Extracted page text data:
-=-=-=-=-
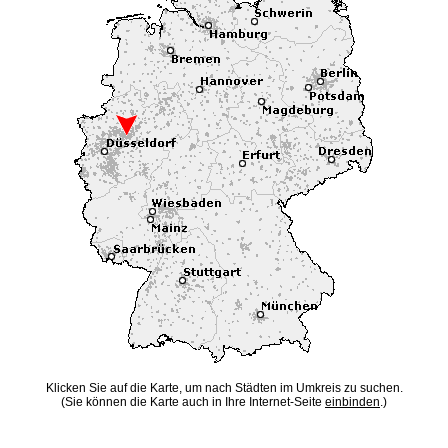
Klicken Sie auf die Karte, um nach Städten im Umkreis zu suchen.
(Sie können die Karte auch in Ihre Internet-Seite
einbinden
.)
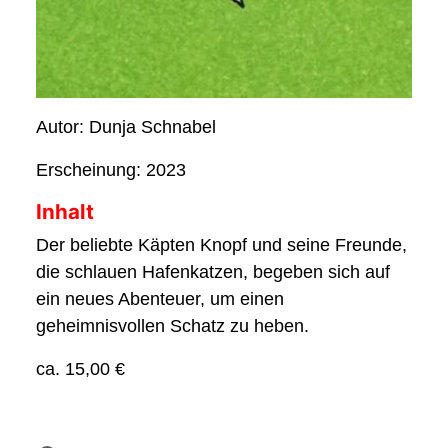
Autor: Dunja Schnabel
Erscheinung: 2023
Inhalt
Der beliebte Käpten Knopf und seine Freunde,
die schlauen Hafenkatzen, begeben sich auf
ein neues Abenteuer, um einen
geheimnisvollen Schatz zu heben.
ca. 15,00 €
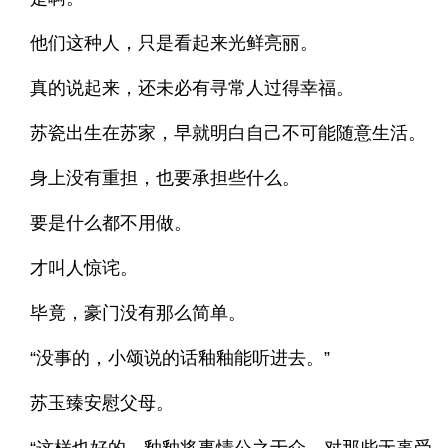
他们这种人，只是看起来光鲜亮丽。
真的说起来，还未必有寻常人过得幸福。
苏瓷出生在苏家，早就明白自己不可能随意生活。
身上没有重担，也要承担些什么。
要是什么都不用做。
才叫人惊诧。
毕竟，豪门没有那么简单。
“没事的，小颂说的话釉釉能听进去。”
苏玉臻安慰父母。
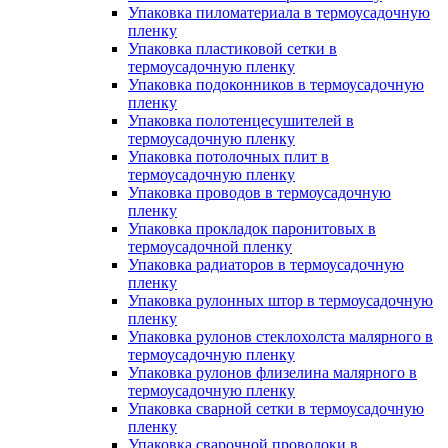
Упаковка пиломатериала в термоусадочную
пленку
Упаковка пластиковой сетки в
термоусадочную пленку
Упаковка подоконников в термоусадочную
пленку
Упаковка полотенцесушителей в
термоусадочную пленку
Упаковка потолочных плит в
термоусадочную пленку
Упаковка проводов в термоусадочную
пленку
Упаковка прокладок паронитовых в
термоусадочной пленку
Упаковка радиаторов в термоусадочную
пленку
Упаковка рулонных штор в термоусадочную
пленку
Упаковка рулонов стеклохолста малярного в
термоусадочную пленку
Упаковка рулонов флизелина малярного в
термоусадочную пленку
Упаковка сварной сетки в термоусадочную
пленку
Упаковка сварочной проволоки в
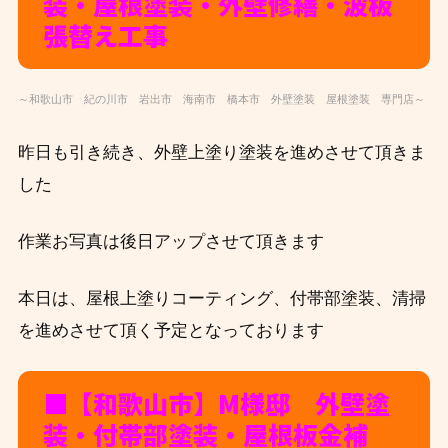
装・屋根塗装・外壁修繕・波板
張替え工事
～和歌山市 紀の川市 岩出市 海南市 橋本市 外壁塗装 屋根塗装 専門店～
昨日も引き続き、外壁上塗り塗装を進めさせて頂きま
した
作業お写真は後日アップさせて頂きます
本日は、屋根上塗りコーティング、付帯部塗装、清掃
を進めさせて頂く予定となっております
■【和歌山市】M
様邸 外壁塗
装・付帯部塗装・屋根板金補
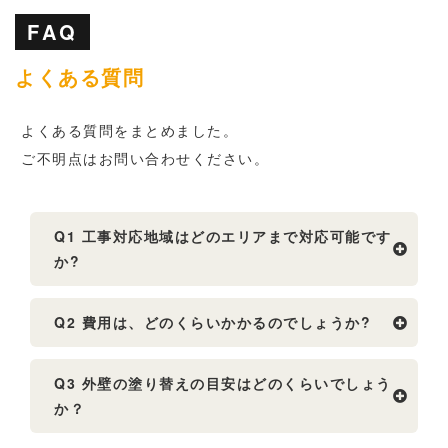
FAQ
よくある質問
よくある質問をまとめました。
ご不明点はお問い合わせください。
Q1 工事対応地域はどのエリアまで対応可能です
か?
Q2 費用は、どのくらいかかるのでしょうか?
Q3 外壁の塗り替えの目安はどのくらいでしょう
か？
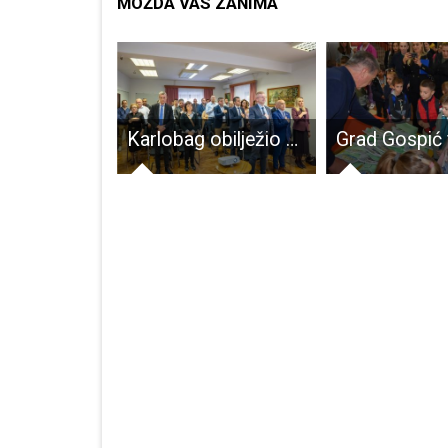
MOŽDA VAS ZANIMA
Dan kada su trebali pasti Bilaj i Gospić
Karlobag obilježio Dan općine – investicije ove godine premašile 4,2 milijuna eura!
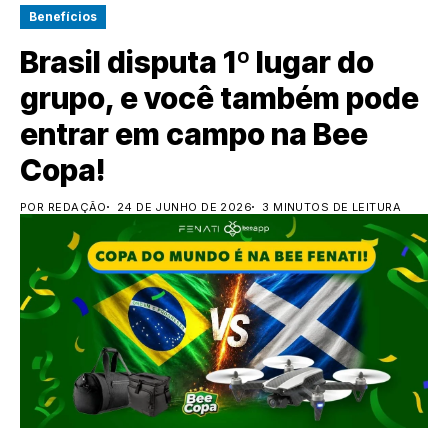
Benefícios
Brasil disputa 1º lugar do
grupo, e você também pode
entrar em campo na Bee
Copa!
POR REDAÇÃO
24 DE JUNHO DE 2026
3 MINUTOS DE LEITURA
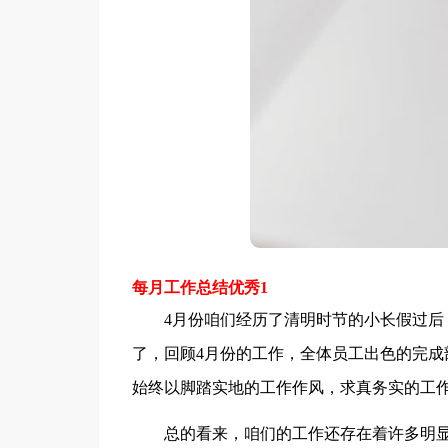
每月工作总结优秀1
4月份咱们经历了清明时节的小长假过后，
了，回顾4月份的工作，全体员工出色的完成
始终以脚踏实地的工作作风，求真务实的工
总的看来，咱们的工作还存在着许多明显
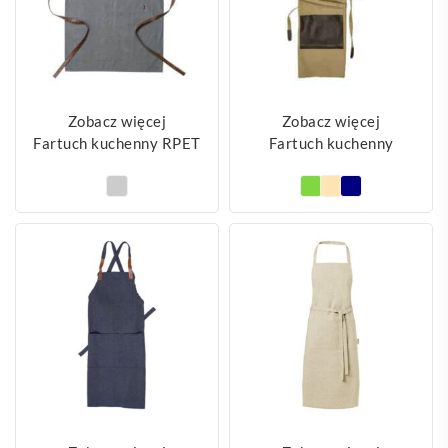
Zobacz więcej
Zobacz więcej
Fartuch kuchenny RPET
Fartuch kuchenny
-=-=-=-=-
* [Action item] Output, line for line and exactly, the records above from their first line through the one with "Brasil disputa 1º lugar do", both ends included, but no pictures.

* [Worked solution]
Klicken Sie auf die Karte, um nach Städten im Umkreis zu suchen.
(Sie können die Karte auch in Ihre Internet-Seite
einbinden
.)
Autor: Dunja Schnabel
Erscheinung: 2023
Inhalt
Der beliebte Käpten Knopf und seine Freunde,
die schlauen Hafenkatzen, begeben sich auf
ein neues Abenteuer, um einen
geheimnisvollen Schatz zu heben.
ca. 15,00 €
他们这种人，只是看起来光鲜亮丽。
真的说起来，还未必有寻常人过得幸福。
苏瓷出生在苏家，早就明白自己不可能随意生活。
身上没有重担，也要承担些什么。
要是什么都不用做。
才叫人惊诧。
毕竟，豪门没有那么简单。
“没事的，小颂说的话釉釉能听进去。”
苏玉臻安慰父母。
Упаковка пиломатериала в термоусадочную
пленку
Упаковка пластиковой сетки в
термоусадочную пленку
Упаковка подоконников в термоусадочную
пленку
Упаковка полотенцесушителей в
термоусадочную пленку
Упаковка потолочных плит в
термоусадочную пленку
Упаковка проводов в термоусадочную
пленку
Упаковка прокладок паронитовых в
термоусадочной пленку
Упаковка радиаторов в термоусадочную
пленку
Упаковка рулонных штор в термоусадочную
пленку
Упаковка рулонов стеклохолста малярного в
термоусадочную пленку
Упаковка рулонов флизелина малярного в
термоусадочную пленку
Упаковка сварной сетки в термоусадочную
пленку
Упаковка сварочной проволоки в
装・屋根塗装・外壁修繕・波板
張替え工事
～和歌山市 紀の川市 岩出市 海南市 橋本市 外壁塗装 屋根塗装 専門店～
昨日も引き続き、外壁上塗り塗装を進めさせて頂きま
した
作業お写真は後日アップさせて頂きます
本日は、屋根上塗りコーティング、付帯部塗装、清掃
を進めさせて頂く予定となっております
■【和歌山市】M
様邸 外壁塗
装・付帯部塗装・屋根板金補
FAQ
よくある質問
よくある質問をまとめました。
ご不明点はお問い合わせください。
Q1 工事対応地域はどのエリアまで対応可能です
か?
Q2 費用は、どのくらいかかるのでしょうか?
Q3 外壁の塗り替えの目安はどのくらいでしょう
か？
MOŽDA VAS ZANIMA
Dan kada su trebali pasti Bilaj i Gospić
Karlobag obilježio Dan općine – investicije ove godine premašile 4,2 milijuna eura!
Benefícios
Brasil disputa 1º lugar do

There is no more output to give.